**EXERCISE GOAL:** Pictures appear among the records below and must be omitted. Repeat exactly the lines from the line with "Nejlevnější" to the line with "בהרבה על שיפוץ", both included.

**RECORDS:**
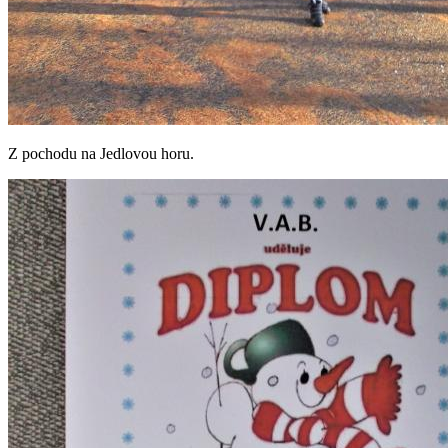
Z pochodu na Jedlovou horu.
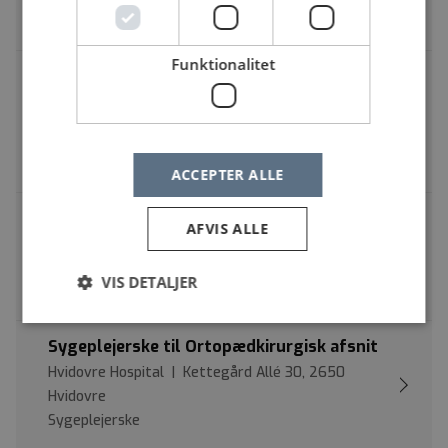
Sygeplejerske med specialfunktion
Funktionalitet
Specialuddannet anæstesisygeplejerske
søges til en stærk faglig afdeling med fokus
på kvalitet, udvikling og fællesskab
Hvidovre Hospital | Kettegård Alle 30, 2650 Hvidovre
Sygeplejerske med specialuddannelse
ACCEPTER ALLE
Relationsmedarbejdere til Orion dag/nat
AFVIS ALLE
Den Sociale Virksomhed | Københavnsvej 33, 3400
Hillerød
VIS DETALJER
Sygeplejerske
Sygeplejerske til Ortopædkirurgisk afsnit
Hvidovre Hospital | Kettegård Allé 30, 2650
Hvidovre
Sygeplejerske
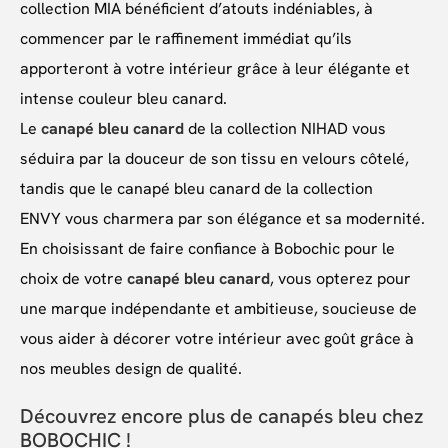
collection MIA bénéficient d’atouts indéniables, à
commencer par le raffinement immédiat qu’ils
apporteront à votre intérieur grâce à leur élégante et
intense couleur bleu canard.
Le
canapé bleu canard
de la collection NIHAD vous
séduira par la douceur de son tissu en velours côtelé,
tandis que le canapé bleu canard de la collection
ENVY vous charmera par son élégance et sa modernité.
En choisissant de faire confiance à Bobochic pour le
choix de votre
canapé bleu canard
, vous opterez pour
une marque indépendante et ambitieuse, soucieuse de
vous aider à décorer votre intérieur avec goût grâce à
nos meubles design de qualité.
Découvrez encore plus de canapés bleu chez
BOBOCHIC !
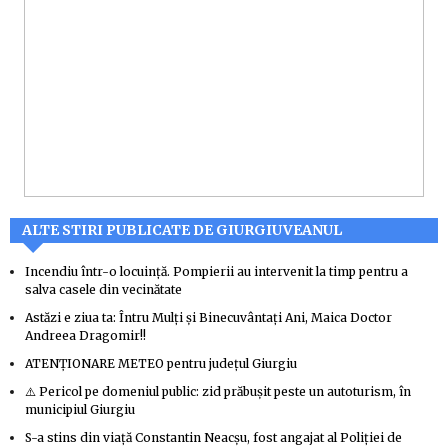
ALTE STIRI PUBLICATE DE GIURGIUVEANUL
Incendiu într-o locuință. Pompierii au intervenit la timp pentru a
salva casele din vecinătate
Astăzi e ziua ta: Întru Mulți și Binecuvântați Ani, Maica Doctor
Andreea Dragomir!!
ATENŢIONARE METEO pentru judeţul Giurgiu
⚠️ Pericol pe domeniul public: zid prăbușit peste un autoturism, în
municipiul Giurgiu
S-a stins din viață Constantin Neacșu, fost angajat al Poliției de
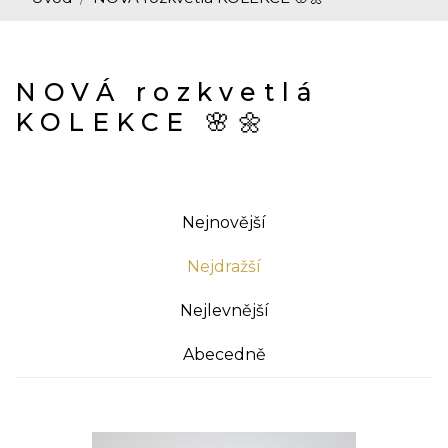
NOVÁ rozkvetlá
KOLEKCE 🌸🌼
Nejnovější
Nejdražší
Nejlevnější
Abecedně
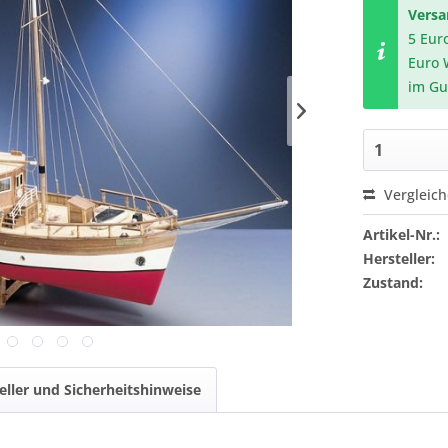
Vers
5 Eur
Euro 
im Gu
Vergleic
Artikel-Nr.:
Hersteller:
Zustand:
eller und Sicherheitshinweise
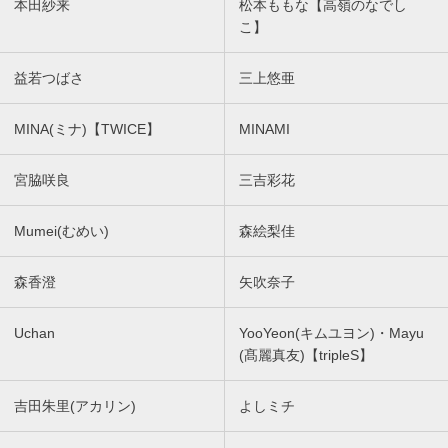
本田紗来
松本ももな【高嶺のなでし
こ】
益若つばさ
三上悠亜
MINA(ミナ)【TWICE】
MINAMI
宮脇咲良
三吉彩花
Mumei(むめい)
森絵梨佳
森香澄
矢吹奈子
Uchan
YooYeon(キムユヨン)・Mayu
(髙麗真友)【tripleS】
吉田朱里(アカリン)
よしミチ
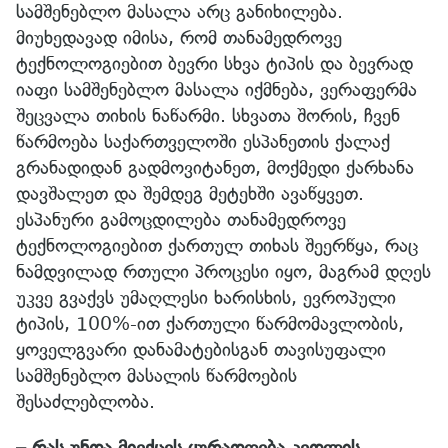
სამშენებლო მასალა არც განიხილება.
მიუხედავად იმისა, რომ თანამედროვე
ტექნოლოგიებით ბევრი სხვა ტიპის და ბევრად
იაფი სამშენებლო მასალა იქმნება, ვერაფერმა
შეცვალა თიხის ნაწარმი. სხვათა შორის, ჩვენ
წარმოება საქართველოში ესპანეთის ქალაქ
გრანადიდან გადმოვიტანეთ, მოქმედი ქარხანა
დავშალეთ და შემდეგ მეტეხში ავაწყვეთ.
ესპანური გამოცდილება თანამედროვე
ტექნოლოგიებით ქართულ თიხას შეერწყა, რაც
ნამდვილად რთული პროცესი იყო, მაგრამ დღეს
უკვე გვაქვს უმაღლესი ხარისხის, ევროპული
ტიპის, 100%-ით ქართული წარმომავლობის,
ყოველგვარი დანამატებისგან თავისუფალი
სამშენებლო მასალის წარმოების
შესაძლებლობა.
– რას უნდა მიექცეს ყურადღება კედლის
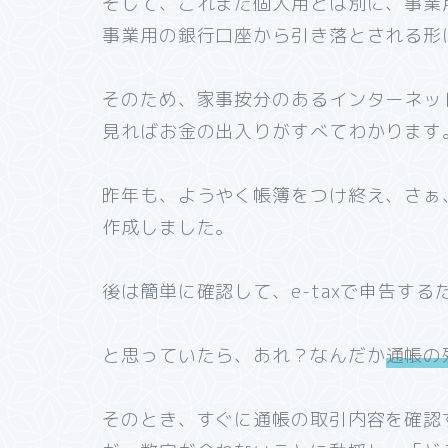
そして、これまた個人用とは別に、事業
事業用の銀行口座から引き落とされる形
そのため、家事按分のあるインターネッ
見ればお金の出入りがすべてわかります
昨年も、ようやく帳簿をつけ終え、さぁ
作成しました。
後は簡単に確認して、e-taxで申告する
と思っていたら、あれ？なんだか
通帳の
そのとき、すぐに通帳の取引内容を確認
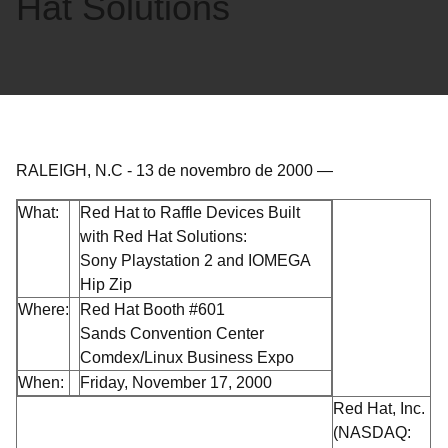
Hat Solutions
RALEIGH, N.C
-
13 de novembro de 2000
—
What:
Red Hat to Raffle Devices Built
with Red Hat Solutions:
Sony Playstation 2 and IOMEGA
Hip Zip
Where:
Red Hat Booth #601
Sands Convention Center
Comdex/Linux Business Expo
When:
Friday, November 17, 2000
Red Hat, Inc.
(NASDAQ:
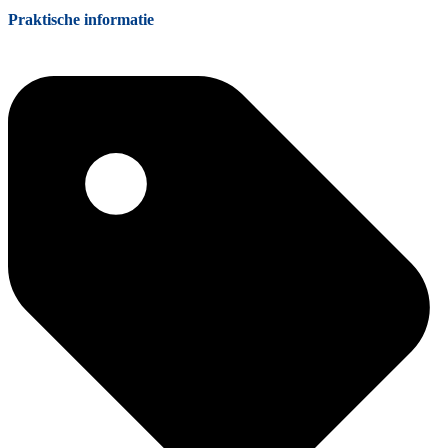
Praktische informatie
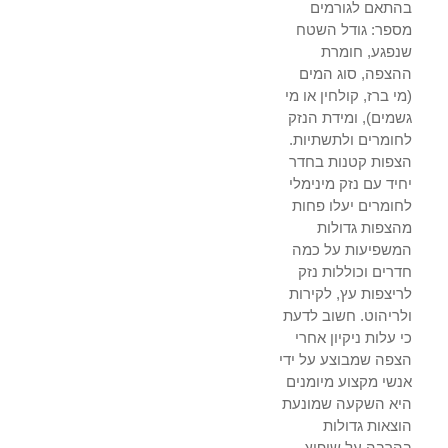
בהתאם לגורמים
מספר: גודל השטח
שנפגע, חומרת
ההצפה, סוג המים
(מי ברז, קולחין או מי
גשמים), ומידת הנזק
לחומרים ולתשתיות.
הצפות קטנות בחדר
יחיד עם נזק מינימלי
לחומרים יעלו פחות
מהצפות גדולות
המשפיעות על כמה
חדרים וכוללות נזק
לריצפות עץ, לקירות
ולריהוט. חשוב לדעת
כי עלות ניקיון אחרי
הצפה שמבוצע על ידי
אנשי מקצוע מיומנים
היא השקעה שמונעת
הוצאות גדולות
בהרבה על שיפוץ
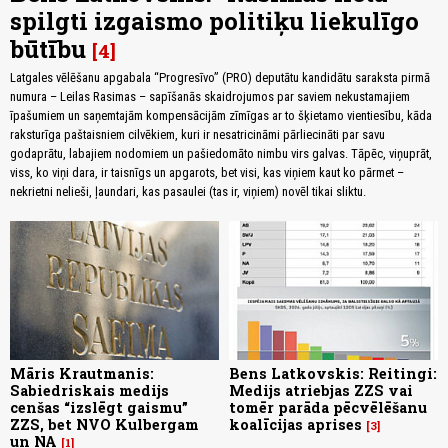
spilgti izgaismo politiķu liekulīgo
būtību
4
Latgales vēlēšanu apgabala “Progresīvo” (PRO) deputātu kandidātu saraksta pirmā
numura – Leilas Rasimas – sapīšanās skaidrojumos par saviem nekustamajiem
īpašumiem un saņemtajām kompensācijām zīmīgas ar to šķietamo vientiesību, kāda
raksturīga paštaisniem cilvēkiem, kuri ir nesatricināmi pārliecināti par savu
godaprātu, labajiem nodomiem un pašiedomāto nimbu virs galvas. Tāpēc, viņuprāt,
viss, ko viņi dara, ir taisnīgs un apgarots, bet visi, kas viņiem kaut ko pārmet –
nekrietni nelieši, ļaundari, kas pasaulei (tas ir, viņiem) novēl tikai sliktu.
Māris Krautmanis:
Bens Latkovskis: Reitingi:
Sabiedriskais medijs
Medijs atriebjas ZZS vai
cenšas “izslēgt gaismu”
tomēr parāda pēcvēlēšanu
ZZS, bet NVO Kulbergam
koalīcijas aprises
3
un NA
1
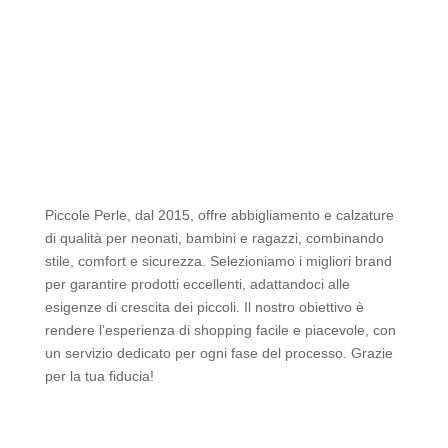
25.00€.
17.50€.
era:
è:
60.00€.
30.00€.
Piccole Perle, dal 2015, offre abbigliamento e calzature
di qualità per neonati, bambini e ragazzi, combinando
stile, comfort e sicurezza. Selezioniamo i migliori brand
per garantire prodotti eccellenti, adattandoci alle
esigenze di crescita dei piccoli. Il nostro obiettivo è
rendere l’esperienza di shopping facile e piacevole, con
un servizio dedicato per ogni fase del processo. Grazie
per la tua fiducia!
Iscriviti alla Newsletter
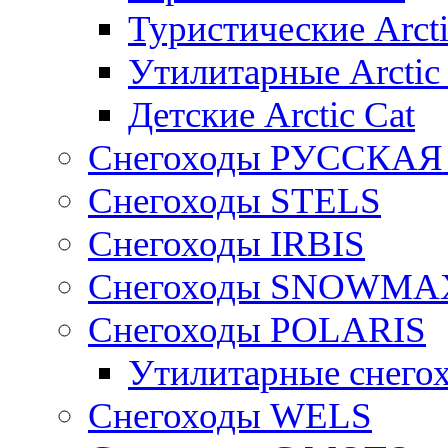
Туристические Arcti
Утилитарные Arctic
Детские Arctic Cat
Снегоходы РУССКА
Снегоходы STELS
Снегоходы IRBIS
Снегоходы SNOWMA
Снегоходы POLARIS
Утилитарные снего
Cнегоходы WELS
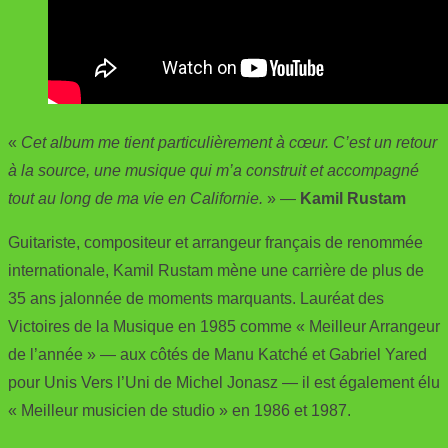
«
Cet album me tient particulièrement à cœur. C’est un retour
à la source, une musique qui m’a construit et accompagné
tout au long de ma vie en Californie.
» —
Kamil Rustam
Guitariste, compositeur et arrangeur français de renommée
internationale, Kamil Rustam mène une carrière de plus de
35 ans jalonnée de moments marquants. Lauréat des
Victoires de la Musique en 1985 comme « Meilleur Arrangeur
de l’année » — aux côtés de Manu Katché et Gabriel Yared
pour Unis Vers l’Uni de Michel Jonasz — il est également élu
« Meilleur musicien de studio » en 1986 et 1987.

**WRITTEN SOLUTION:**
Nejlevnější
Abecedně
Vers
5 Eur
Euro 
im Gu
Vergleic
Artikel-Nr.:
Hersteller:
Zustand:
eller und Sicherheitshinweise
本田紗来
松本ももな【高嶺のなでし
こ】
益若つばさ
三上悠亜
MINA(ミナ)【TWICE】
MINAMI
宮脇咲良
三吉彩花
Mumei(むめい)
森絵梨佳
森香澄
矢吹奈子
Uchan
YooYeon(キムユヨン)・Mayu
(髙麗真友)【tripleS】
吉田朱里(アカリン)
よしミチ
სამშენებლო მასალა არც განიხილება.
მიუხედავად იმისა, რომ თანამედროვე
ტექნოლოგიებით ბევრი სხვა ტიპის და ბევრად
იაფი სამშენებლო მასალა იქმნება, ვერაფერმა
შეცვალა თიხის ნაწარმი. სხვათა შორის, ჩვენ
წარმოება საქართველოში ესპანეთის ქალაქ
გრანადიდან გადმოვიტანეთ, მოქმედი ქარხანა
დავშალეთ და შემდეგ მეტეხში ავაწყვეთ.
ესპანური გამოცდილება თანამედროვე
ტექნოლოგიებით ქართულ თიხას შეერწყა, რაც
ნამდვილად რთული პროცესი იყო, მაგრამ დღეს
უკვე გვაქვს უმაღლესი ხარისხის, ევროპული
ტიპის, 100%-ით ქართული წარმომავლობის,
ყოველგვარი დანამატებისგან თავისუფალი
სამშენებლო მასალის წარმოების
შესაძლებლობა.
– რას უნდა მიექცეს ყურადღება კედლის
そして、これまた個人用とは別に、事業
事業用の銀行口座から引き落とされる形
そのため、家事按分のあるインターネッ
見ればお金の出入りがすべてわかります
昨年も、ようやく帳簿をつけ終え、さぁ
作成しました。
後は簡単に確認して、e-taxで申告する
と思っていたら、あれ？なんだか
通帳の
そのとき、すぐに通帳の取引内容を確認
Hat Solutions
RALEIGH, N.C
-
13 de novembro de 2000
—
What:
Red Hat to Raffle Devices Built
with Red Hat Solutions:
Sony Playstation 2 and IOMEGA
Hip Zip
Where:
Red Hat Booth #601
Sands Convention Center
Comdex/Linux Business Expo
When:
Friday, November 17, 2000
Red Hat, Inc.
(NASDAQ:
Praktische informatie
בהתאם לגורמים
מספר: גודל השטח
שנפגע, חומרת
ההצפה, סוג המים
(מי ברז, קולחין או מי
גשמים), ומידת הנזק
לחומרים ולתשתיות.
הצפות קטנות בחדר
יחיד עם נזק מינימלי
לחומרים יעלו פחות
מהצפות גדולות
המשפיעות על כמה
חדרים וכוללות נזק
לריצפות עץ, לקירות
ולריהוט. חשוב לדעת
כי עלות ניקיון אחרי
הצפה שמבוצע על ידי
אנשי מקצוע מיומנים
היא השקעה שמונעת
הוצאות גדולות
בהרבה על שיפוץ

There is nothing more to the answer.